GOAL OF THE EXERCISE>
Copy out exactly the stretch below, from the line with "Szukaj w sklepie" through the line with "04. Contributo a convegno", both included; the pictures stay out.

EXTRACTED ENTRIES>
▶
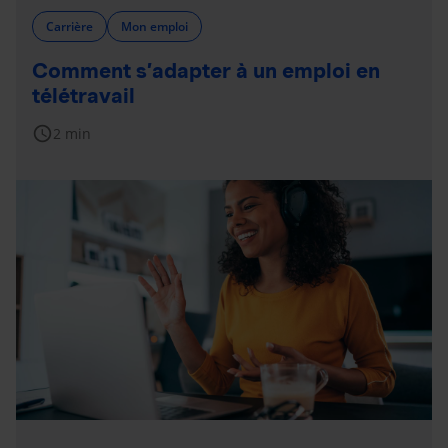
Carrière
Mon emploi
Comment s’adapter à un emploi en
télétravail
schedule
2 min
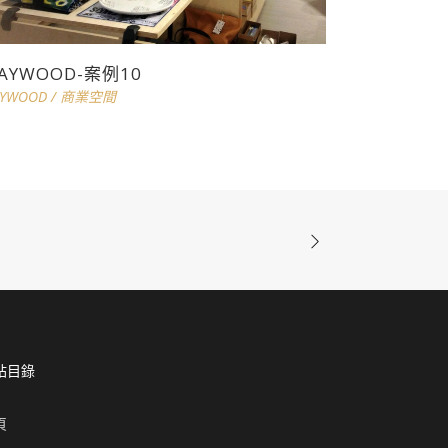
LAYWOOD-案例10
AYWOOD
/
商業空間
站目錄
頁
◀
▶
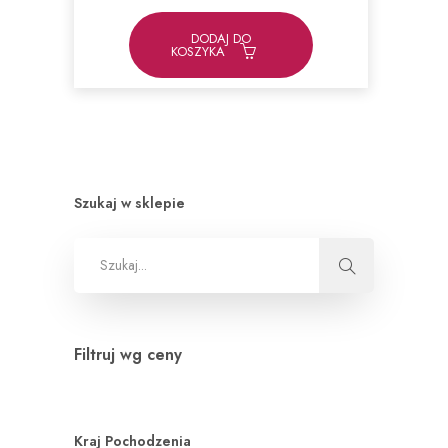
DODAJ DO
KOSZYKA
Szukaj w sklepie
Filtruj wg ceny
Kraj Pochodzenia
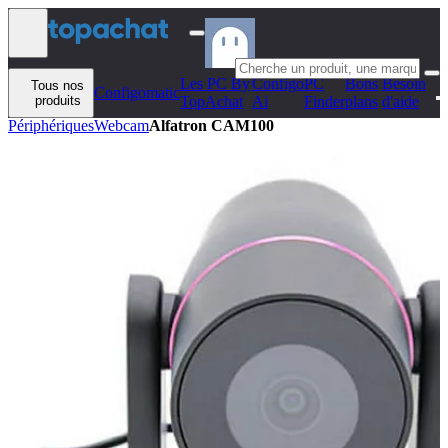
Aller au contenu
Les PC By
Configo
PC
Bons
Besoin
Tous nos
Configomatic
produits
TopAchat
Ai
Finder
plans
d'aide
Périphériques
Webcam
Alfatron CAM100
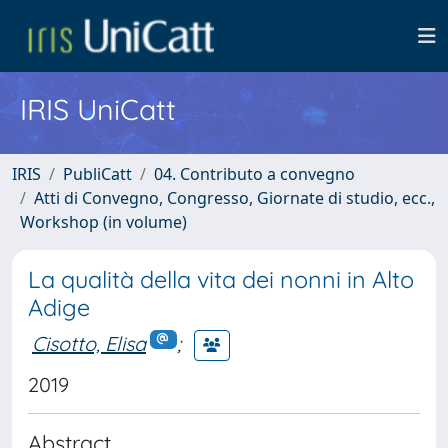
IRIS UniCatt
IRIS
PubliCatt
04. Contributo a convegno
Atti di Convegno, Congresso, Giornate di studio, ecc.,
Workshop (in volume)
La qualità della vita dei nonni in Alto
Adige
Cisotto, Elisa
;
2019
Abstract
◀
WRITTEN ANSWER>
Szukaj w sklepie
Filtruj wg ceny
Kraj Pochodzenia
Aller au contenu
Les PC By
Configo
PC
Bons
Besoin
Tous nos
Configomatic
produits
TopAchat
Ai
Finder
plans
d'aide
Périphériques
Webcam
Alfatron CAM100
IRIS UniCatt
IRIS
PubliCatt
04. Contributo a convegno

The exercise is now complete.